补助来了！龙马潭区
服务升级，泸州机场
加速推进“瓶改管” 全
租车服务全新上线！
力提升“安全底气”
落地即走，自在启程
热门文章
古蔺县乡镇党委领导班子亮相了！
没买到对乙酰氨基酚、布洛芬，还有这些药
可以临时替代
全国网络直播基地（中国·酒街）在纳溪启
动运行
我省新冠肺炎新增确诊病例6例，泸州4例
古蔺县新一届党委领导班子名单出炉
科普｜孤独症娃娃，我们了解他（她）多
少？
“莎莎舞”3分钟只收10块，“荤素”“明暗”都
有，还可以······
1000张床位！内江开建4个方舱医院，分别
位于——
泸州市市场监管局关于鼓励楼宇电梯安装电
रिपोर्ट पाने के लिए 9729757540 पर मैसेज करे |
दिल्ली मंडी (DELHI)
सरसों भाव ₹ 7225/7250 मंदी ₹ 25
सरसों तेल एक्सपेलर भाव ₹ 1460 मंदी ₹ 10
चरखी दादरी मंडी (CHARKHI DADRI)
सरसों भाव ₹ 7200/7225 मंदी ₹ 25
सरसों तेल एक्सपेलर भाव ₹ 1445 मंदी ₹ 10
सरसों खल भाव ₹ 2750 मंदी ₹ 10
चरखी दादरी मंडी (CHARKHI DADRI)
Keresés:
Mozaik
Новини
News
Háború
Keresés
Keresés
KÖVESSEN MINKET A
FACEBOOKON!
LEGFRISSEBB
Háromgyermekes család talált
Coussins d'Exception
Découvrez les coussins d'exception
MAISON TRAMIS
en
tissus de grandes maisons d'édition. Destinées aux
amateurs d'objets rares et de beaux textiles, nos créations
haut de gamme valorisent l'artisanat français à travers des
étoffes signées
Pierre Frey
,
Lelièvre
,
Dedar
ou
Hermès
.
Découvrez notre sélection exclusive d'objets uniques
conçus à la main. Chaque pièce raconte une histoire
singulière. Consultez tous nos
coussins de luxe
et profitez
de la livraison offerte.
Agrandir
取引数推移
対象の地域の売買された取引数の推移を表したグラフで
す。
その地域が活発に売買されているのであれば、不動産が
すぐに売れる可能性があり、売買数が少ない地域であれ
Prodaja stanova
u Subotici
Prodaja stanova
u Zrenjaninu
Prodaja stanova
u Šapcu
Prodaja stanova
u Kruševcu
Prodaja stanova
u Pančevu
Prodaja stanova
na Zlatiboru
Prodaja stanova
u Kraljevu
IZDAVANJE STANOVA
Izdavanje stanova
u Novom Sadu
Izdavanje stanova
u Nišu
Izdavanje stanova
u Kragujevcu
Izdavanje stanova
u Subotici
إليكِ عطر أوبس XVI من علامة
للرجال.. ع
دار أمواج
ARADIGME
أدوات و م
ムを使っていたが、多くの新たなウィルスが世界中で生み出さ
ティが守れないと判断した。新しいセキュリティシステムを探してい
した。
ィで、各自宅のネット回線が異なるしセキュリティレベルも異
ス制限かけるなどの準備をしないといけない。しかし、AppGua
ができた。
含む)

◆ ◆ ◆

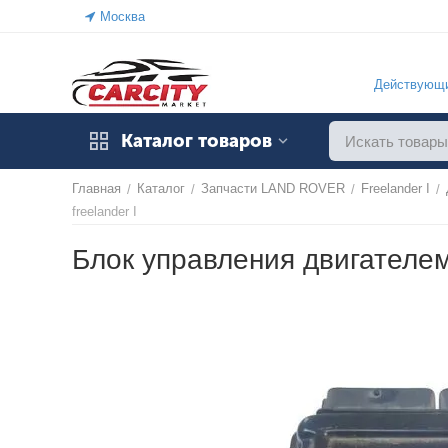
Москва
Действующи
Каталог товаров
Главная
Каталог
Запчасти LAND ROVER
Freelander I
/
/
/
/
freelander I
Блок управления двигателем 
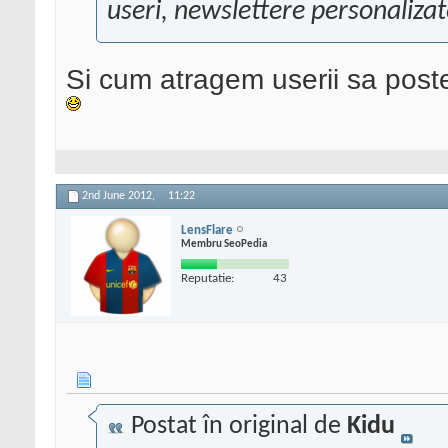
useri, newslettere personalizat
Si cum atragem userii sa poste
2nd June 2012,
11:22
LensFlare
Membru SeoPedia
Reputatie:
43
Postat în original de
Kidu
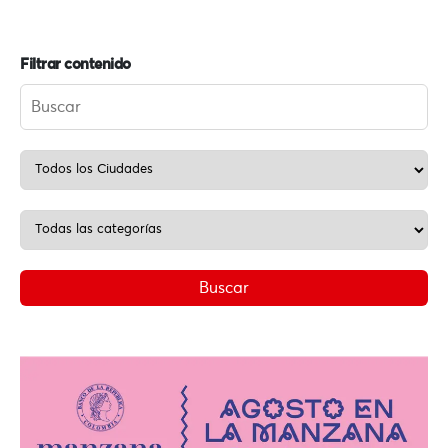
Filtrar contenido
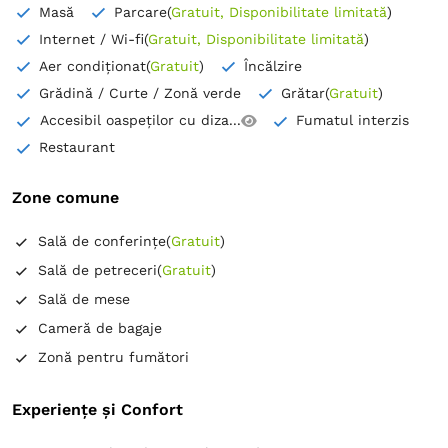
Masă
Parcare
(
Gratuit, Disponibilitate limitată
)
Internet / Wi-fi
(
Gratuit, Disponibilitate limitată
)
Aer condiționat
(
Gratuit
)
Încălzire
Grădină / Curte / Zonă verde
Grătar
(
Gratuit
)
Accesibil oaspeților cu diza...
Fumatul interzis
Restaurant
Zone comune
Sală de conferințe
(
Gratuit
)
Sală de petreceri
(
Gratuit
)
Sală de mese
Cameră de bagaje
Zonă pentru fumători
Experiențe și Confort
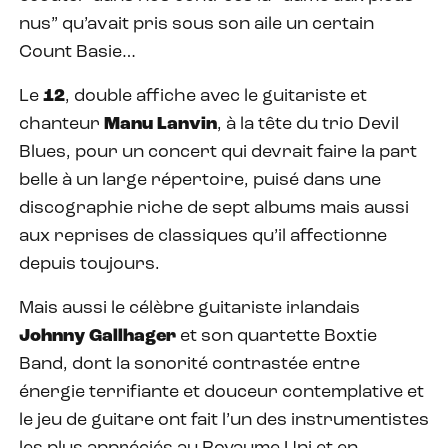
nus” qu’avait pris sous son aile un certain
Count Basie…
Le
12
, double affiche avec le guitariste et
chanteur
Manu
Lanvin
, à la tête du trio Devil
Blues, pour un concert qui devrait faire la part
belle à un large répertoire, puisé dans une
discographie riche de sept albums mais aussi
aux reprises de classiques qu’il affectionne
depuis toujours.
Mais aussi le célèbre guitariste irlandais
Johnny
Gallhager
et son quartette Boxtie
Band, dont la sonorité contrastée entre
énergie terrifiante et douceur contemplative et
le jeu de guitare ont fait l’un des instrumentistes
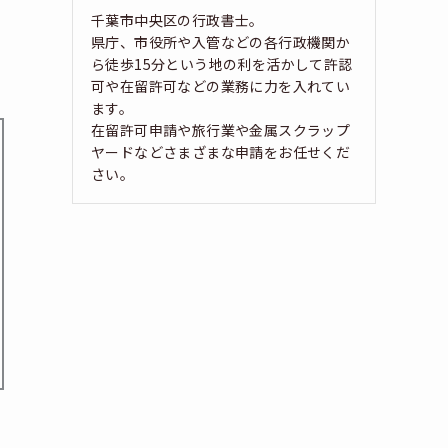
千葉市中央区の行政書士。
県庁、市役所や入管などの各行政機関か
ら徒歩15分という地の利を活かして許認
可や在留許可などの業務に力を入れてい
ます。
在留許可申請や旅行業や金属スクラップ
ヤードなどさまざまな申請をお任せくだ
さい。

◆ ◆ ◆

TASK TO CARRY OUT
Output exactly the lines of the material above from the one containing "科普｜孤独症娃娃，我们了解他（她）多" up to and including the one containing "étoffes signées".

RESULT
科普｜孤独症娃娃，我们了解他（她）多
少？
“莎莎舞”3分钟只收10块，“荤素”“明暗”都
有，还可以······
1000张床位！内江开建4个方舱医院，分别
位于——
泸州市市场监管局关于鼓励楼宇电梯安装电
रिपोर्ट पाने के लिए 9729757540 पर मैसेज करे |
दिल्ली मंडी (DELHI)
सरसों भाव ₹ 7225/7250 मंदी ₹ 25
सरसों तेल एक्सपेलर भाव ₹ 1460 मंदी ₹ 10
चरखी दादरी मंडी (CHARKHI DADRI)
सरसों भाव ₹ 7200/7225 मंदी ₹ 25
सरसों तेल एक्सपेलर भाव ₹ 1445 मंदी ₹ 10
सरसों खल भाव ₹ 2750 मंदी ₹ 10
चरखी दादरी मंडी (CHARKHI DADRI)
Keresés:
Mozaik
Новини
News
Háború
Keresés
Keresés
KÖVESSEN MINKET A
FACEBOOKON!
LEGFRISSEBB
Háromgyermekes család talált
Coussins d'Exception
Découvrez les coussins d'exception
MAISON TRAMIS
en
tissus de grandes maisons d'édition. Destinées aux
amateurs d'objets rares et de beaux textiles, nos créations
haut de gamme valorisent l'artisanat français à travers des
étoffes signées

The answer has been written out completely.